* [Records for the task]:
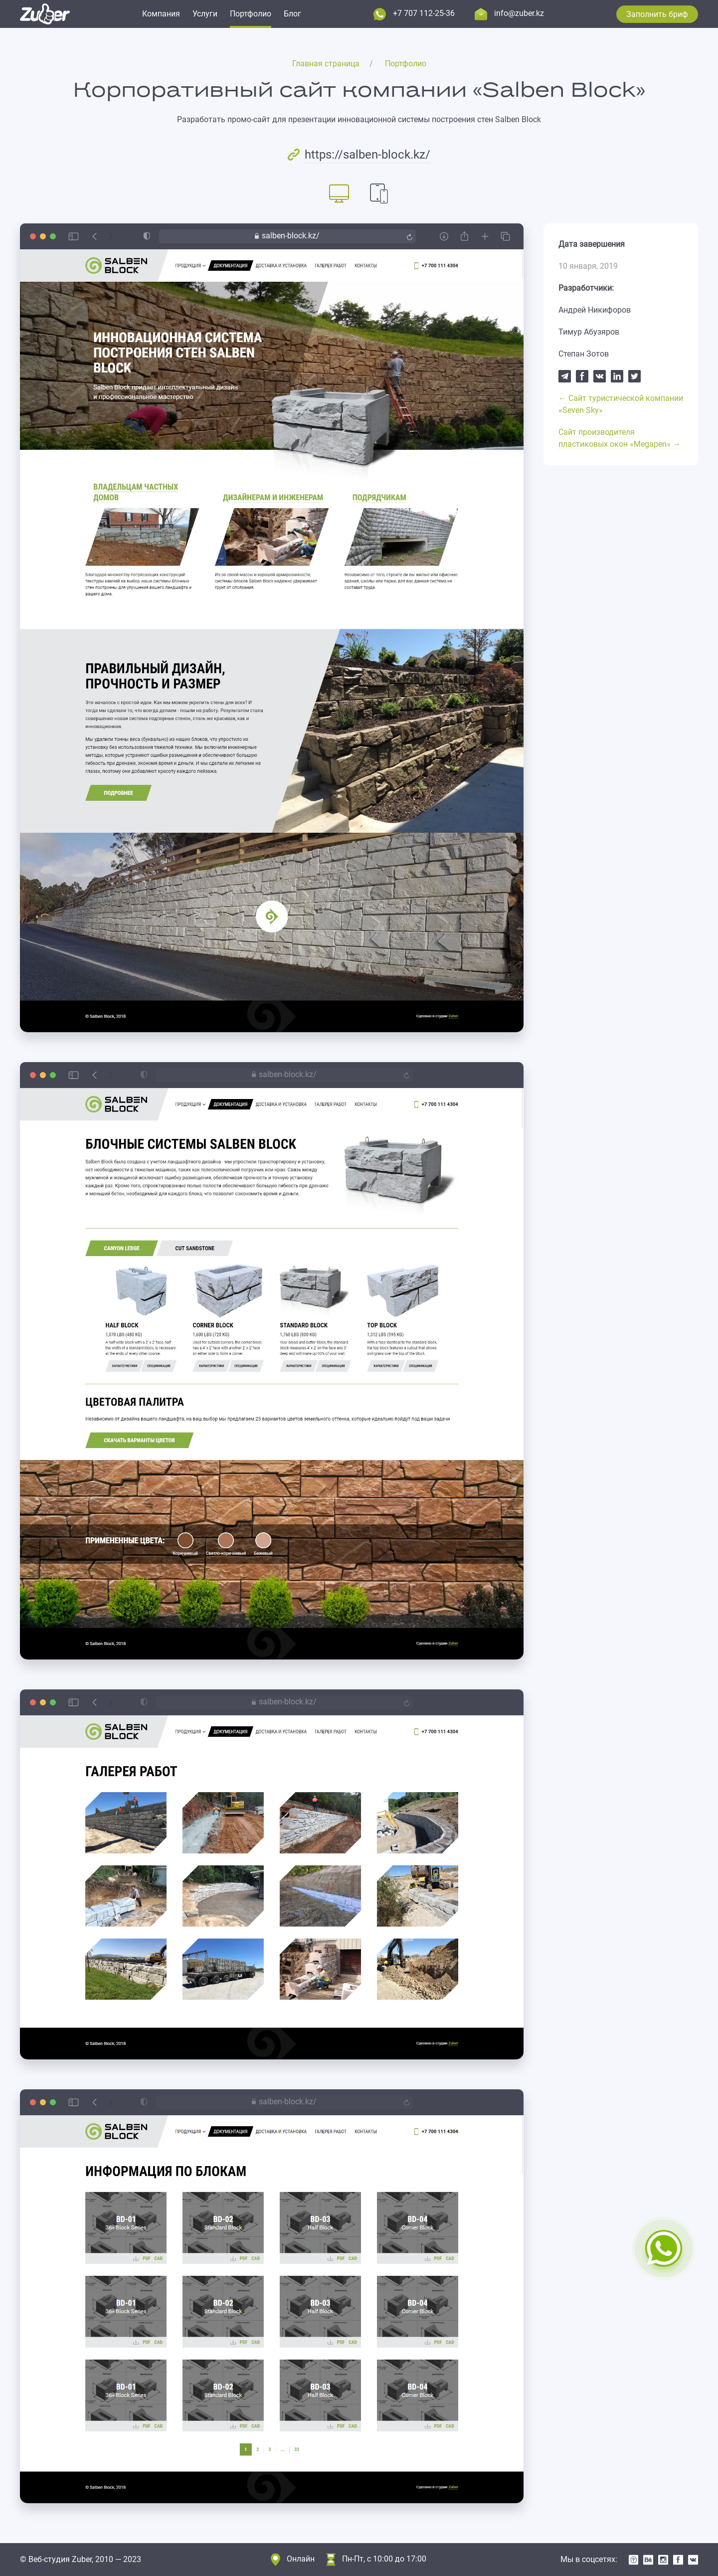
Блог (292, 13)
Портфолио (250, 13)
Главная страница (325, 63)
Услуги (204, 13)
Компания (161, 13)
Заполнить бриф (657, 14)
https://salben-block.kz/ (367, 155)
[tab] (339, 192)
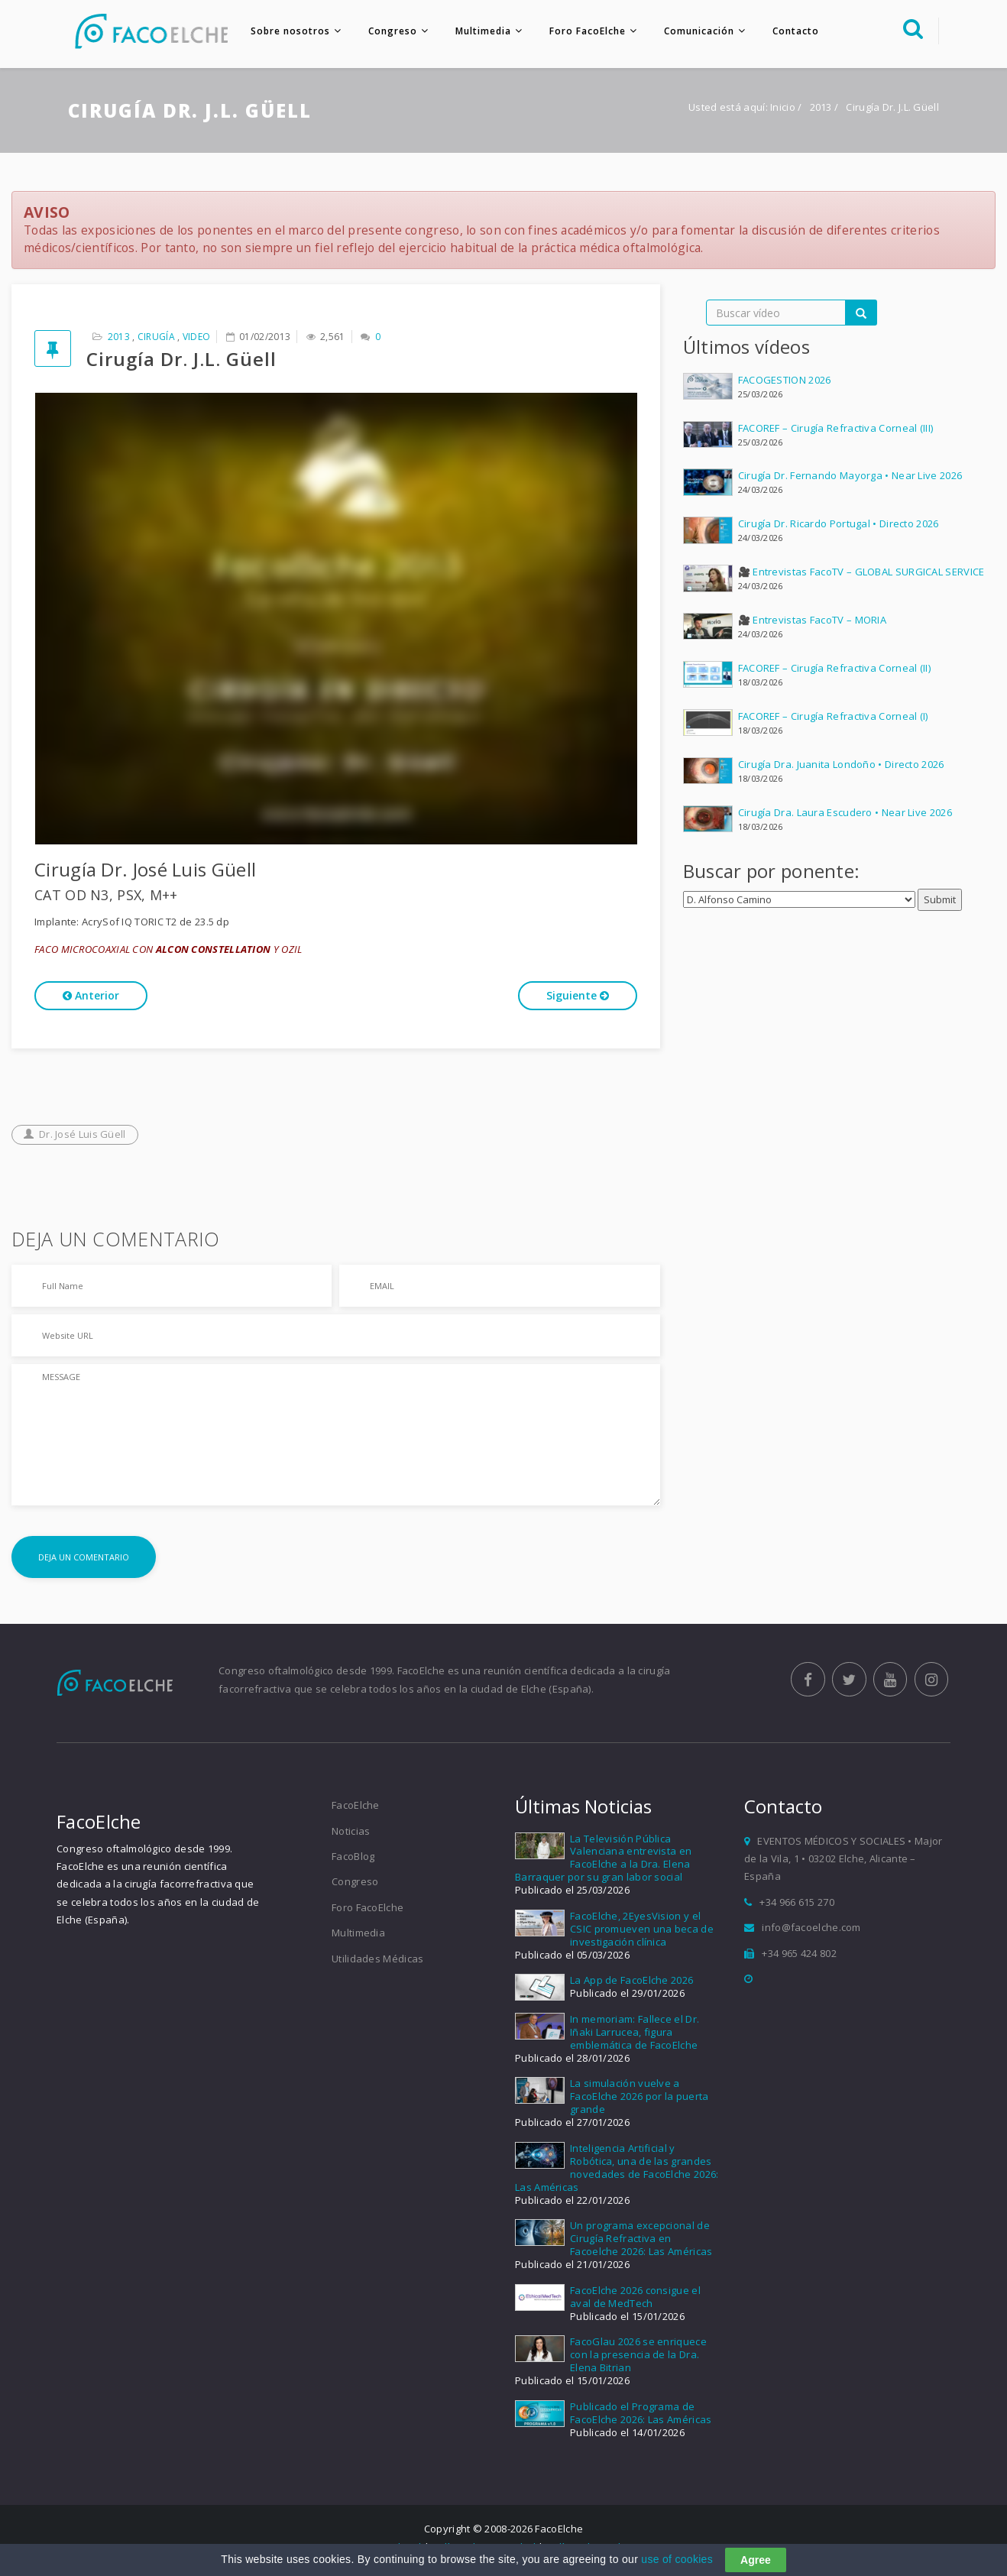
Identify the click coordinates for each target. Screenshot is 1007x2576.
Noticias (351, 1835)
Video (197, 341)
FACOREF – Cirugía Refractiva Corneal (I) (833, 720)
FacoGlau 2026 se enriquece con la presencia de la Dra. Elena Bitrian (638, 2359)
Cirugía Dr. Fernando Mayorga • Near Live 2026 (850, 480)
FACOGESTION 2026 (784, 383)
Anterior (91, 1000)
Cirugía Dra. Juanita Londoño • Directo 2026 (841, 768)
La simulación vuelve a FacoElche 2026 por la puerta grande (639, 2101)
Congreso (386, 30)
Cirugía (156, 341)
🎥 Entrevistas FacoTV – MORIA (812, 624)
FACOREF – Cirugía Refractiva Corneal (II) (834, 672)
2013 (822, 111)
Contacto (789, 30)
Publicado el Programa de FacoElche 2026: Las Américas (640, 2416)
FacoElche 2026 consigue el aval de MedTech (635, 2300)
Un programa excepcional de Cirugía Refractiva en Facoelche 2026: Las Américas (641, 2243)
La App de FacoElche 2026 (631, 1984)
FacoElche (356, 1809)
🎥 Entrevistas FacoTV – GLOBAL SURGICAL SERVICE (861, 576)
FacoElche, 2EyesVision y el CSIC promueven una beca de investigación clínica (642, 1932)
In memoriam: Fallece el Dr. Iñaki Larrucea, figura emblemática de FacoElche (634, 2036)
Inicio (782, 111)
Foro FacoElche (581, 30)
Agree (755, 2560)
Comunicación (693, 30)
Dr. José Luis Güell (75, 1138)
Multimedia (477, 30)
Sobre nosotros (284, 30)
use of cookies (677, 2559)
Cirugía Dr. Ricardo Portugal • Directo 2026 (838, 528)
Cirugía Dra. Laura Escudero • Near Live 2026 (845, 816)
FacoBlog (353, 1861)
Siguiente (577, 1000)
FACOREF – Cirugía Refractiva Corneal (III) (836, 432)
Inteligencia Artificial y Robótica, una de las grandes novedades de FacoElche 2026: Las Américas (616, 2172)
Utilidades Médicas (377, 1962)
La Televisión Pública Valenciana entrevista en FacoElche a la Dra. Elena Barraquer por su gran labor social (603, 1862)
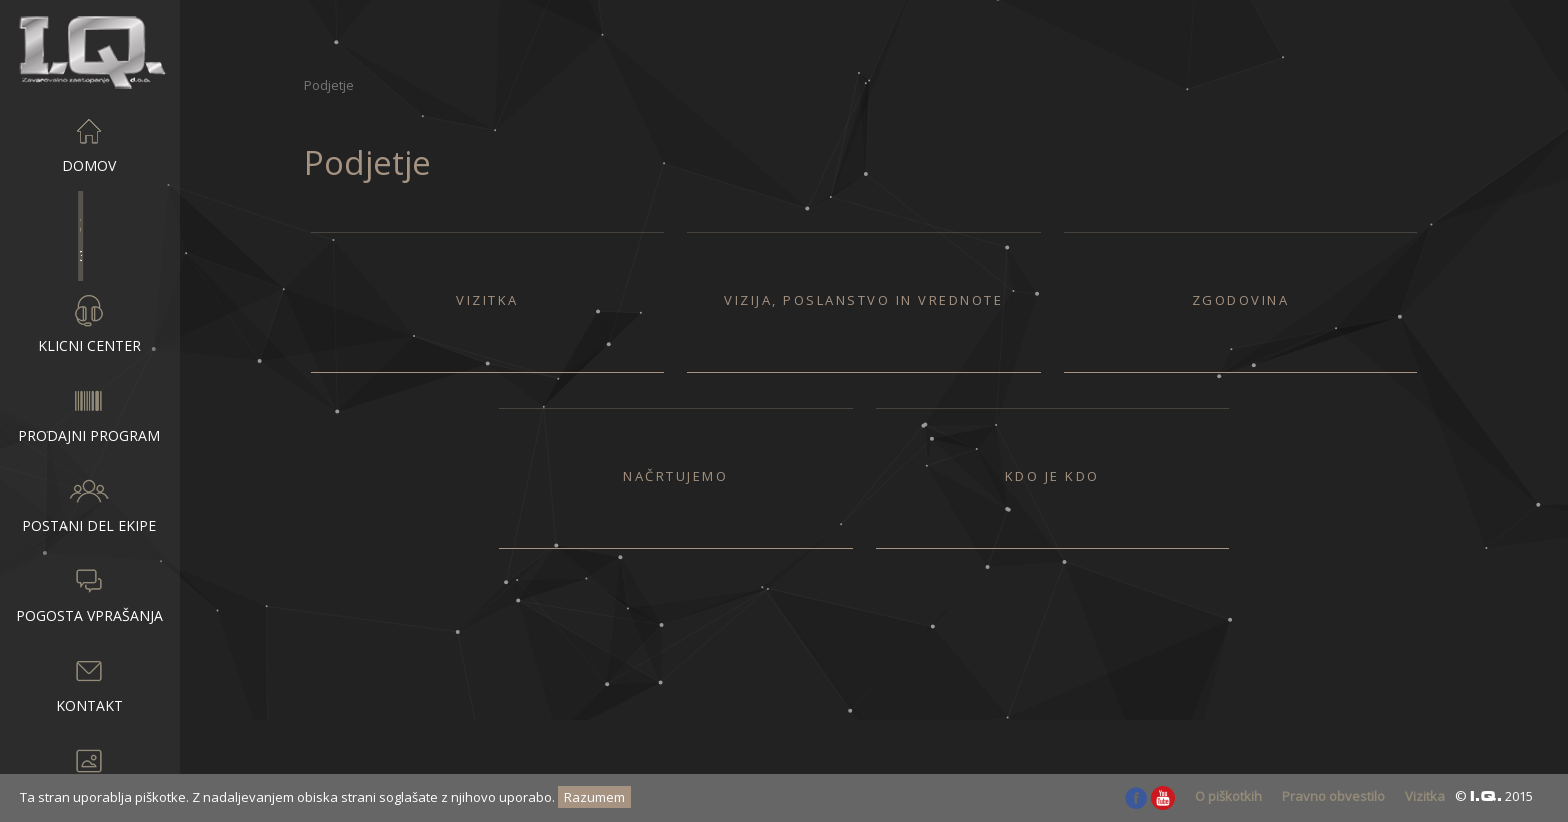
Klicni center (89, 323)
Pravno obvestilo (1333, 796)
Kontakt (89, 683)
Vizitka (1425, 796)
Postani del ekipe (89, 503)
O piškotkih (1228, 796)
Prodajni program (89, 413)
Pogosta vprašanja (89, 593)
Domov (89, 143)
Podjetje (89, 233)
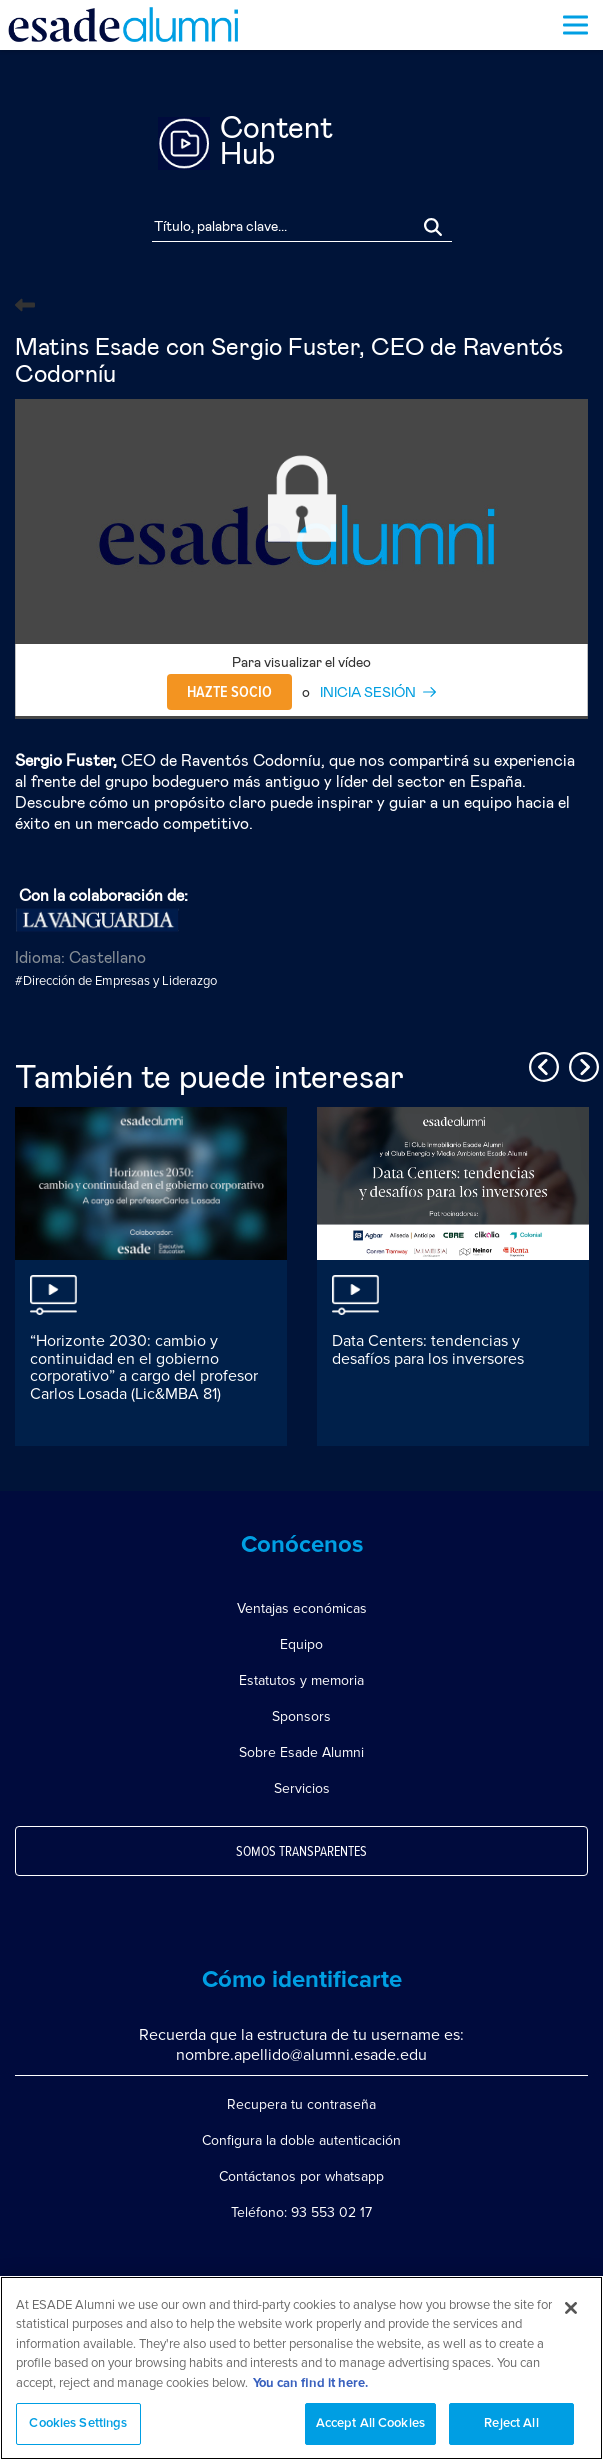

* [Exercise instructions]:
Output the material above exactly, but only from the line that carries "SERVICE (861, 576)" through the line that carries "Siguiente (577, 1000)".

* [Response for this exercise]:
🎥 Entrevistas FacoTV – GLOBAL SURGICAL SERVICE (861, 576)
FacoElche, 2EyesVision y el CSIC promueven una beca de investigación clínica (642, 1932)
In memoriam: Fallece el Dr. Iñaki Larrucea, figura emblemática de FacoElche (634, 2036)
Inicio (782, 111)
Foro FacoElche (581, 30)
Agree (755, 2560)
Comunicación (693, 30)
Dr. José Luis Güell (75, 1138)
Multimedia (477, 30)
Sobre nosotros (284, 30)
use of cookies (677, 2559)
Cirugía Dr. Ricardo Portugal • Directo 2026 (838, 528)
Cirugía Dra. Laura Escudero • Near Live 2026 (845, 816)
FacoBlog (353, 1861)
Siguiente (577, 1000)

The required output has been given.